> WORK TASK: Below, find the line containing "Mastercard, American Express o transferencia" and the line containing "vajícím kupujícímu nelze vzájemně kombinovat."; reproduce exactly those two and every line between them, omitting pictures.
┄┄┄┄┄┄
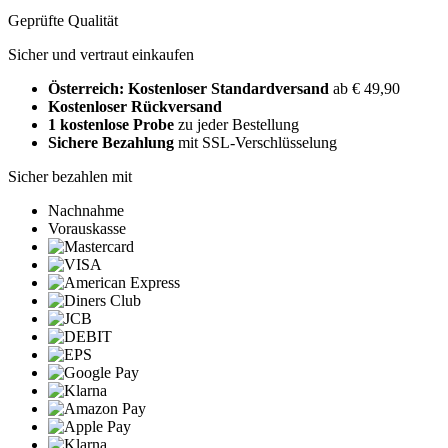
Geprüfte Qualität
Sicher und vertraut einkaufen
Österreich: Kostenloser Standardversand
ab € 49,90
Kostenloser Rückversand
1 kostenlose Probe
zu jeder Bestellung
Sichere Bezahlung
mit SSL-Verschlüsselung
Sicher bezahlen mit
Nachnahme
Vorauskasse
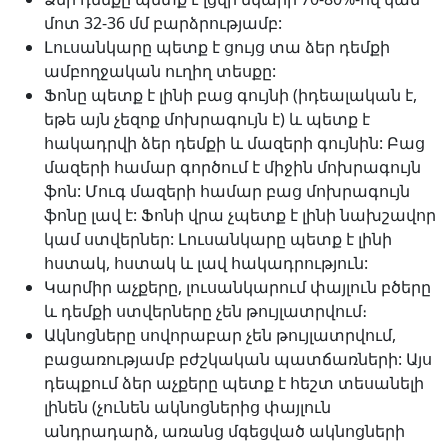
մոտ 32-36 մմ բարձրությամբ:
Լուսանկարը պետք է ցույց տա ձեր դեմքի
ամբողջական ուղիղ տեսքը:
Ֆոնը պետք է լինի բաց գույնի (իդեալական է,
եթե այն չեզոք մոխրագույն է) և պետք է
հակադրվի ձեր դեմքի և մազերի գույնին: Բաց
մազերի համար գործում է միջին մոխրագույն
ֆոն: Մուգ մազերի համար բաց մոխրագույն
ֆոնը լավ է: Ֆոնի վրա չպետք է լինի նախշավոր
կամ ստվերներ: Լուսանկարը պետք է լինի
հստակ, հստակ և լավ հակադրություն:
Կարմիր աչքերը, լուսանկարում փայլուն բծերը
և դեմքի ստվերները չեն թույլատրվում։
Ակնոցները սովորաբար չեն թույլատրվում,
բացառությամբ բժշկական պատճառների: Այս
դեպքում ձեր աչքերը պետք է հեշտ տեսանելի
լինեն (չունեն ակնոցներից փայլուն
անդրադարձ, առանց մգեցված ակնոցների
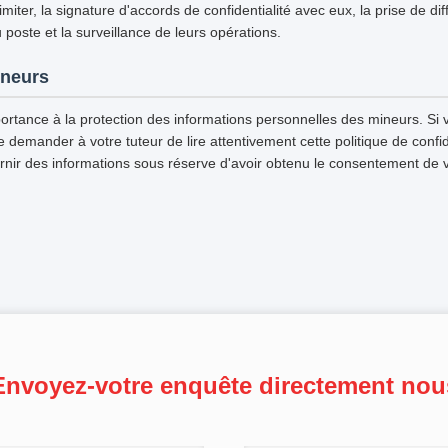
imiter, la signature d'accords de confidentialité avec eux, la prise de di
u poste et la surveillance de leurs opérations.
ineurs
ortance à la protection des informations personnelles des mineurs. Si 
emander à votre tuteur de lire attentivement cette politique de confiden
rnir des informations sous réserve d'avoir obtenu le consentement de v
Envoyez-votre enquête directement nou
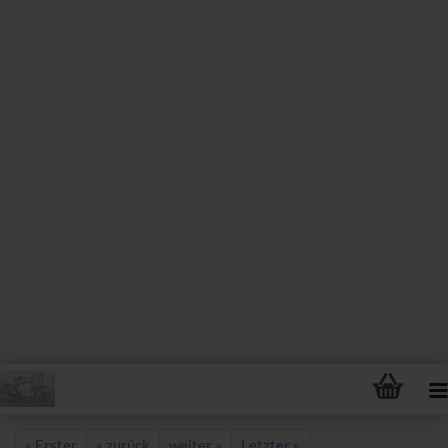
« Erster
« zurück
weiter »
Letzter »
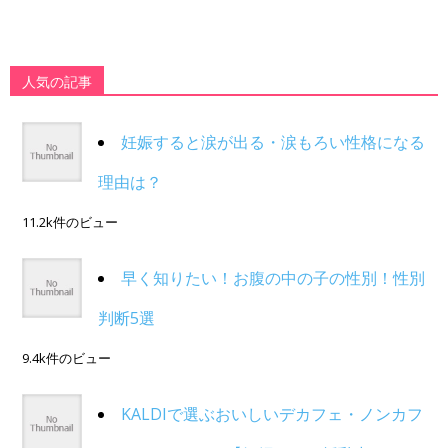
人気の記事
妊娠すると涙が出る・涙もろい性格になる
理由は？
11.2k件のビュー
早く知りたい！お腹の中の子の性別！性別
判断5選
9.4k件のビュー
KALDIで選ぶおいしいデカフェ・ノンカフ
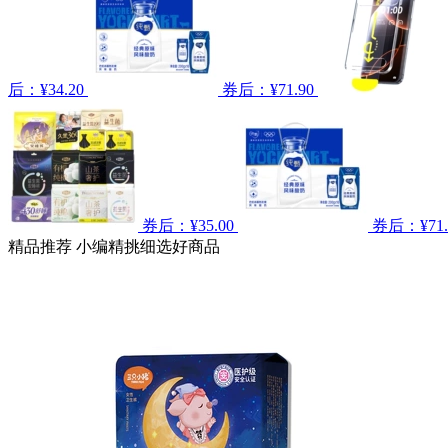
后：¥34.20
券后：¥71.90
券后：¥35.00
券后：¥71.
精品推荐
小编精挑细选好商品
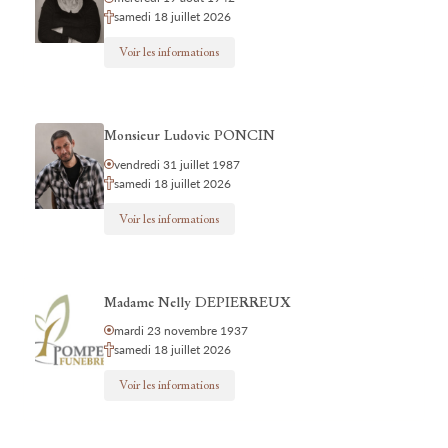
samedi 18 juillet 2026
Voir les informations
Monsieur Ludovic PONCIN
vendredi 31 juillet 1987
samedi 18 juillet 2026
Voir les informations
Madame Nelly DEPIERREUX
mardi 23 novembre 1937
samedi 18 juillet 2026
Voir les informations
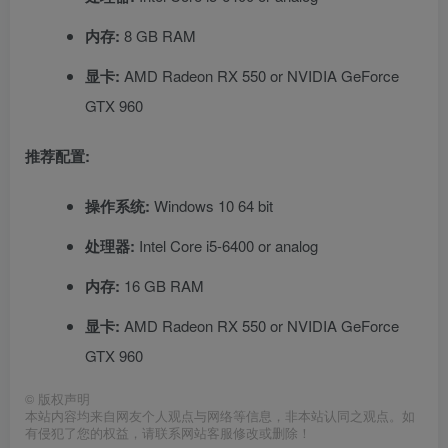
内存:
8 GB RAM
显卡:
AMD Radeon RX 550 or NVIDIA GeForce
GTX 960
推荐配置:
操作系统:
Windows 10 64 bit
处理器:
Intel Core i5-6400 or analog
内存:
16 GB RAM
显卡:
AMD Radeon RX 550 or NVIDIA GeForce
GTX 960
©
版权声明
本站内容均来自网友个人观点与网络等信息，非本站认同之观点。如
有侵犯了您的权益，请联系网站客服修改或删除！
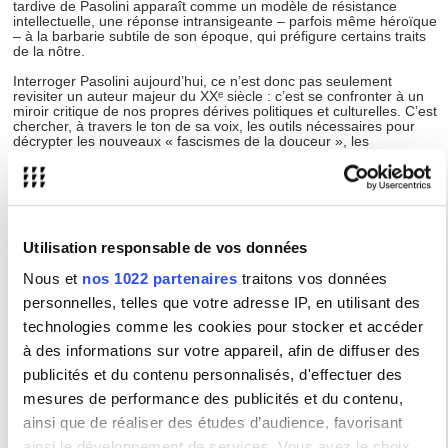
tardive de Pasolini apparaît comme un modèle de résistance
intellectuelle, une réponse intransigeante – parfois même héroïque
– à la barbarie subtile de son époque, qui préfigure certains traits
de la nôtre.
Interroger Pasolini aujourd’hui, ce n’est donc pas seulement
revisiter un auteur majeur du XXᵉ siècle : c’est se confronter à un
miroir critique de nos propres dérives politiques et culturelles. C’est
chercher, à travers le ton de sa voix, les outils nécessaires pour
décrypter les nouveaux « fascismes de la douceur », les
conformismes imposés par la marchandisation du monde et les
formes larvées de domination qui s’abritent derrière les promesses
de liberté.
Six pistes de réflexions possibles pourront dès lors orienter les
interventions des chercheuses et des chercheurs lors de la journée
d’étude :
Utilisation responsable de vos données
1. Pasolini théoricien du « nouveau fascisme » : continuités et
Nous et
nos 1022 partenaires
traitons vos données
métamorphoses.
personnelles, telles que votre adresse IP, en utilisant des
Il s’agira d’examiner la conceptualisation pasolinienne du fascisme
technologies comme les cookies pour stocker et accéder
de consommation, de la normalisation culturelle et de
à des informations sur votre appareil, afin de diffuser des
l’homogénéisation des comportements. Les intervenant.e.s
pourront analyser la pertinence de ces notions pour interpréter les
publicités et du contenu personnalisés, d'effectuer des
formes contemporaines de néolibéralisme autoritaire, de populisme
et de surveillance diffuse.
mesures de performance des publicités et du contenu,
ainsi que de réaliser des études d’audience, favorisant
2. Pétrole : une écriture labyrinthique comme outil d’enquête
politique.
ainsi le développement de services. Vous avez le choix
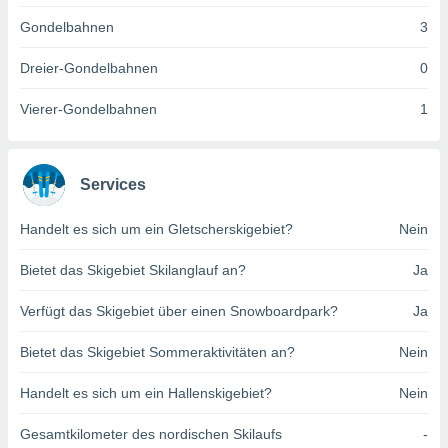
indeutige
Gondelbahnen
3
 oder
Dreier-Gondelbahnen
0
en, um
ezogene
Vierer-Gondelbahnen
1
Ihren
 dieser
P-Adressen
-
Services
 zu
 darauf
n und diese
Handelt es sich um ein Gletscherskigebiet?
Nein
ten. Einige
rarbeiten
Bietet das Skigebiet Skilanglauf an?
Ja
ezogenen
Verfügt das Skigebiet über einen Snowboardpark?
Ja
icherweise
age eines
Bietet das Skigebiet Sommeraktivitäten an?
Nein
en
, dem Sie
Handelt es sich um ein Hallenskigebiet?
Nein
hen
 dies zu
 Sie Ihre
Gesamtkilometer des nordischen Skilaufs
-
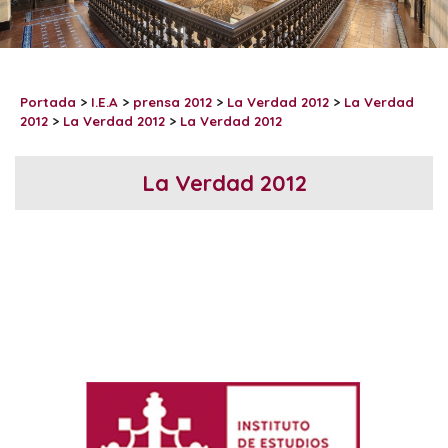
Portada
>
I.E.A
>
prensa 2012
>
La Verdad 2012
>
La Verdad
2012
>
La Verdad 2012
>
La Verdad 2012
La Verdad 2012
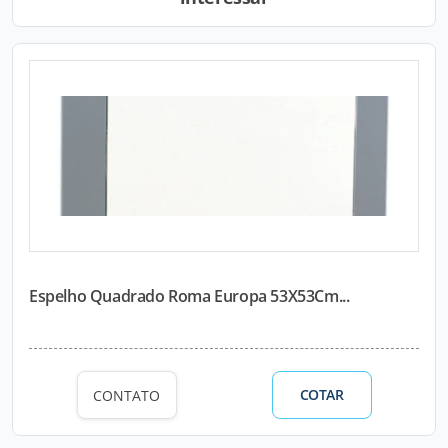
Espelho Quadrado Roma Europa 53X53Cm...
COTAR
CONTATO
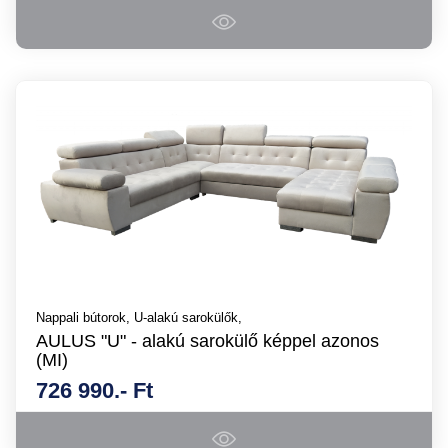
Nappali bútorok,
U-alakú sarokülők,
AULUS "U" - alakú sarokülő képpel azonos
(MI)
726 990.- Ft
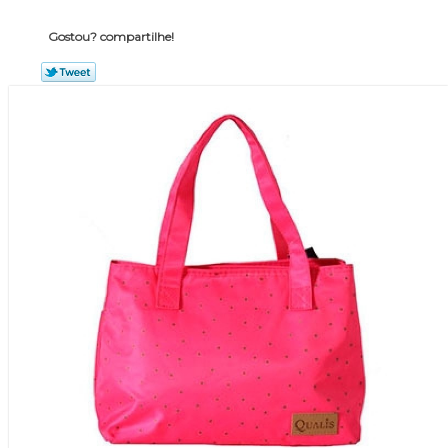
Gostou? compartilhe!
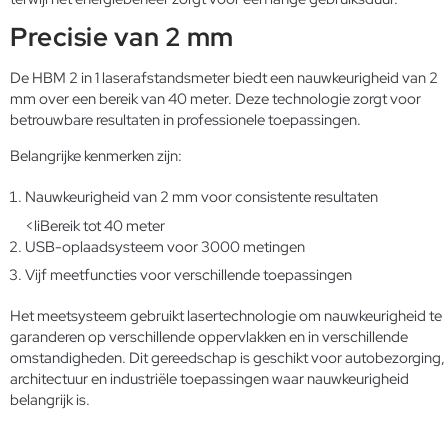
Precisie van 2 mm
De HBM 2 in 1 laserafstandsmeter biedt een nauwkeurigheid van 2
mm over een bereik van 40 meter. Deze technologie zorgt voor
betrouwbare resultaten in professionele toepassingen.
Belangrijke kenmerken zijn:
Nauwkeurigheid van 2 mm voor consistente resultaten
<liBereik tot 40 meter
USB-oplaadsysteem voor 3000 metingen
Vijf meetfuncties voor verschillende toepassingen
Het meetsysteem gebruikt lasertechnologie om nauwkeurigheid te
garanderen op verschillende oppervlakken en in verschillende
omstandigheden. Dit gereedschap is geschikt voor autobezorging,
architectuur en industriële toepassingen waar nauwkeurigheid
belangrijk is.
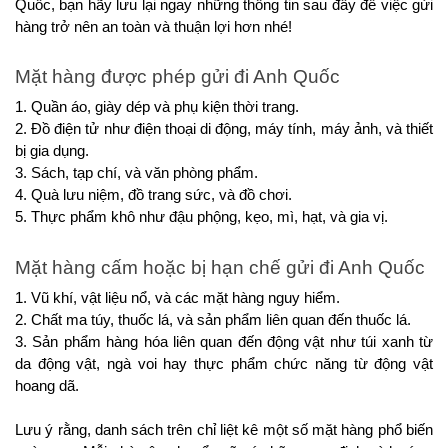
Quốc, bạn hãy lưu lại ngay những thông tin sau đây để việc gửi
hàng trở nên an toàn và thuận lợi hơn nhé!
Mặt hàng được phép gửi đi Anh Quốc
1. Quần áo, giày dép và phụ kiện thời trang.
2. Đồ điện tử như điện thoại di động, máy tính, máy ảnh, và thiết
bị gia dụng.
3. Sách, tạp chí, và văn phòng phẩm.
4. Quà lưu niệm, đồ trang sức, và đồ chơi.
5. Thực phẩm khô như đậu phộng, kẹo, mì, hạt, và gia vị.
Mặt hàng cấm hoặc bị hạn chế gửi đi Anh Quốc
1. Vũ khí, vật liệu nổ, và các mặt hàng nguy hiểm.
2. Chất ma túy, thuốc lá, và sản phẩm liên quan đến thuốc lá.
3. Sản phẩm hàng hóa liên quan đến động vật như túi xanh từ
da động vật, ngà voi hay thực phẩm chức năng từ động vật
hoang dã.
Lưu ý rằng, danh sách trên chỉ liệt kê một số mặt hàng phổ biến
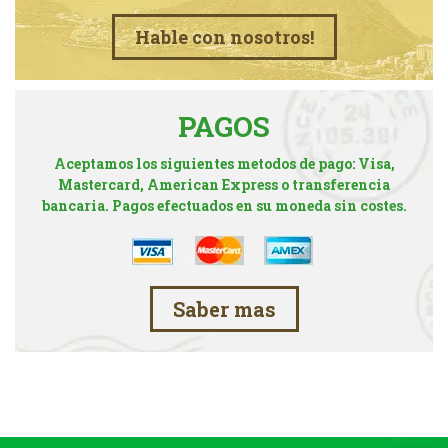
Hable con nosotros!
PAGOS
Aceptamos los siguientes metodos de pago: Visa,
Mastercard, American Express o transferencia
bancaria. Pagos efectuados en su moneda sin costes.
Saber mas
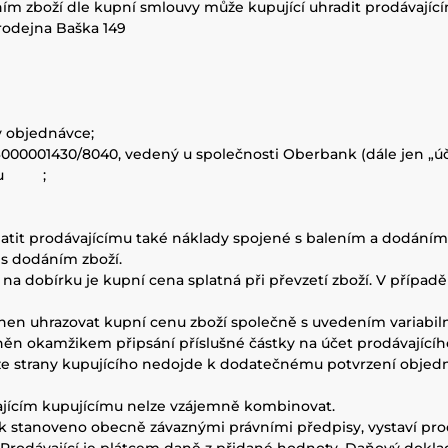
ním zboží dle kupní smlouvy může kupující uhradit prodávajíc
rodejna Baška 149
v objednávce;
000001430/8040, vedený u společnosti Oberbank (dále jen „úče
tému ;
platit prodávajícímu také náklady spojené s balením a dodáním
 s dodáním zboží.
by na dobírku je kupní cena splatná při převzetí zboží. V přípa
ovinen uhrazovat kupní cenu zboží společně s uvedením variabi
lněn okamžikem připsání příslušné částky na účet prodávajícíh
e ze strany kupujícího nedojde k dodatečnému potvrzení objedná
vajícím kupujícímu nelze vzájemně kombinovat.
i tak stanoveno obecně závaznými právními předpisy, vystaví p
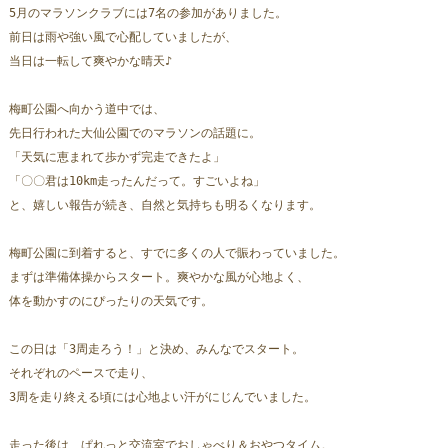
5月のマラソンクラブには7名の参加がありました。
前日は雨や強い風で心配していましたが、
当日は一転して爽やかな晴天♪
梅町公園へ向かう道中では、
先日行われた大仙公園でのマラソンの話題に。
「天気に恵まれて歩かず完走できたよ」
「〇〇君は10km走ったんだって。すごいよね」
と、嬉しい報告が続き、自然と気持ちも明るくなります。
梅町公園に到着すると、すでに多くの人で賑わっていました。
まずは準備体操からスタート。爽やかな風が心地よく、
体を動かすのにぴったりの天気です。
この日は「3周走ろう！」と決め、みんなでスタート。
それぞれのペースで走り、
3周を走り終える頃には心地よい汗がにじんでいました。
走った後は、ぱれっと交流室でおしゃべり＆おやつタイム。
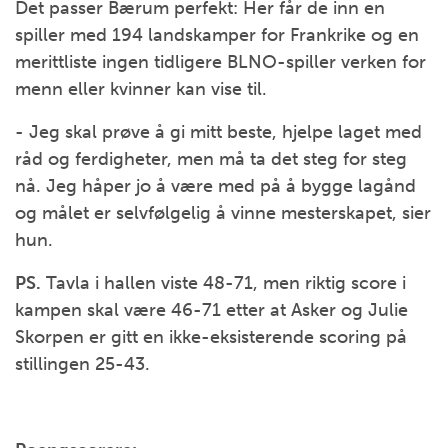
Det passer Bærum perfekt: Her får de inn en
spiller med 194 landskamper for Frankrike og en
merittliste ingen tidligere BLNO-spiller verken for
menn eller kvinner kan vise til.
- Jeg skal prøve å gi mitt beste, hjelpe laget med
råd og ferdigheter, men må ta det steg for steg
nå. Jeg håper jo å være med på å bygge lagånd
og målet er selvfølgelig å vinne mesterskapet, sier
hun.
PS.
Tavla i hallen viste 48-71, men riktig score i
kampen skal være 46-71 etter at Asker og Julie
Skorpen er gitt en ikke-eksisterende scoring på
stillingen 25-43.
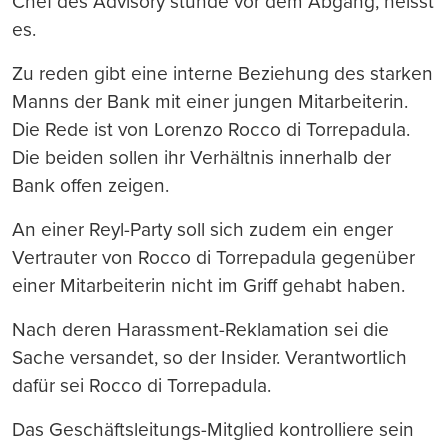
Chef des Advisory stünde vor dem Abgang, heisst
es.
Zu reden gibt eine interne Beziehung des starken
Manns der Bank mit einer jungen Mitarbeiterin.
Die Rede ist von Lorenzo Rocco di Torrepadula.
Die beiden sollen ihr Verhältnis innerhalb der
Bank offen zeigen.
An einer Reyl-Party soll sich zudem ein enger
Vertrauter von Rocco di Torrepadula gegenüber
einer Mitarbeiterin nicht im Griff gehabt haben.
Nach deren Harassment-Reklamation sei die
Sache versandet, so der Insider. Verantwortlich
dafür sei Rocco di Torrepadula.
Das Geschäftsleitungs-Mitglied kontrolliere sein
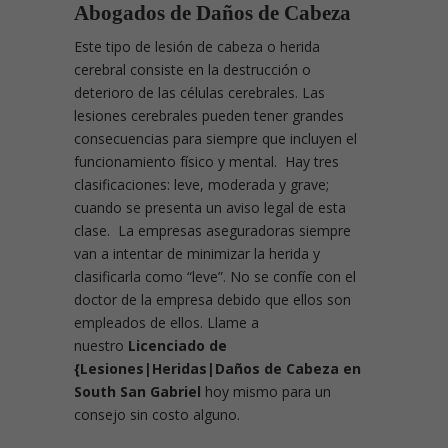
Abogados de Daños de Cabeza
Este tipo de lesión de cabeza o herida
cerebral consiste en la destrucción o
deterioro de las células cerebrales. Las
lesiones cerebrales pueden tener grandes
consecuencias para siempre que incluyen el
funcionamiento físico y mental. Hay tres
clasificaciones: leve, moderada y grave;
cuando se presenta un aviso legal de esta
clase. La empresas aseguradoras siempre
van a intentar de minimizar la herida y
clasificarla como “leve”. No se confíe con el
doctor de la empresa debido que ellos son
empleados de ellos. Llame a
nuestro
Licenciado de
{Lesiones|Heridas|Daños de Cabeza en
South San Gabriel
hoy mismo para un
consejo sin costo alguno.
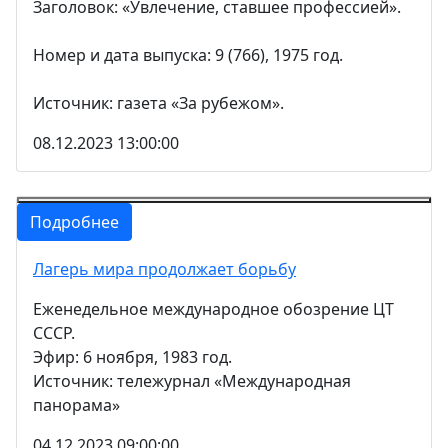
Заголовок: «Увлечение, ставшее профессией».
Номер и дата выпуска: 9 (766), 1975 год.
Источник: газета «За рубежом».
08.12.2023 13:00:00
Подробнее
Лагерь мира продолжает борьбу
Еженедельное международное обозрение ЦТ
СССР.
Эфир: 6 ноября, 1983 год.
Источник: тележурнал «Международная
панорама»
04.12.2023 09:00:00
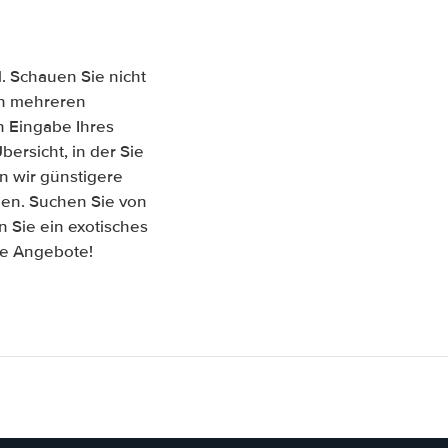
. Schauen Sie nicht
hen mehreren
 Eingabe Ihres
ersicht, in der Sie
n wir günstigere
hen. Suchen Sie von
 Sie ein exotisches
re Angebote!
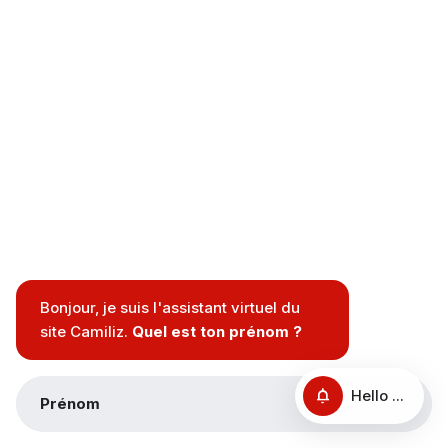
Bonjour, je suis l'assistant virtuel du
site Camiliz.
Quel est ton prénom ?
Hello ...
┄┄┄┄┄┄
> EXERCISE OUTPUT:
Mastercard, American Express o transferencia
bancaria. Pagos efectuados en su moneda sin costes.
Saber mas
ním zboží dle kupní smlouvy může kupující uhradit prodávajíc
rodejna Baška 149
v objednávce;
000001430/8040, vedený u společnosti Oberbank (dále jen „úče
tému ;
platit prodávajícímu také náklady spojené s balením a dodáním
 s dodáním zboží.
by na dobírku je kupní cena splatná při převzetí zboží. V přípa
ovinen uhrazovat kupní cenu zboží společně s uvedením variabi
lněn okamžikem připsání příslušné částky na účet prodávajícíh
e ze strany kupujícího nedojde k dodatečnému potvrzení objedná
vajícím kupujícímu nelze vzájemně kombinovat.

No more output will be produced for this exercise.